Dataset entries
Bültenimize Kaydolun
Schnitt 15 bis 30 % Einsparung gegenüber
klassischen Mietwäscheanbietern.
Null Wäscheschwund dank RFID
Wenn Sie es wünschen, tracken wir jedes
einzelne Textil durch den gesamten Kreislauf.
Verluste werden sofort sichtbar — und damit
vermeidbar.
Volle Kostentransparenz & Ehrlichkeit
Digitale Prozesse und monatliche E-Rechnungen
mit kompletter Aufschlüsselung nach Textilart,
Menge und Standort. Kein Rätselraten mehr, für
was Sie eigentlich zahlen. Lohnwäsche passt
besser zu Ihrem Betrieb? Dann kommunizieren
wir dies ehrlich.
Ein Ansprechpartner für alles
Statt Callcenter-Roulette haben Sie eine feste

WHAT THIS TASK INVOLVES
Would you return each entry exactly as it reads?

FINISHED TASK
Bültenimize Kaydolun
Schnitt 15 bis 30 % Einsparung gegenüber
klassischen Mietwäscheanbietern.
Null Wäscheschwund dank RFID
Wenn Sie es wünschen, tracken wir jedes
einzelne Textil durch den gesamten Kreislauf.
Verluste werden sofort sichtbar — und damit
vermeidbar.
Volle Kostentransparenz & Ehrlichkeit
Digitale Prozesse und monatliche E-Rechnungen
mit kompletter Aufschlüsselung nach Textilart,
Menge und Standort. Kein Rätselraten mehr, für
was Sie eigentlich zahlen. Lohnwäsche passt
besser zu Ihrem Betrieb? Dann kommunizieren
wir dies ehrlich.
Ein Ansprechpartner für alles
Statt Callcenter-Roulette haben Sie eine feste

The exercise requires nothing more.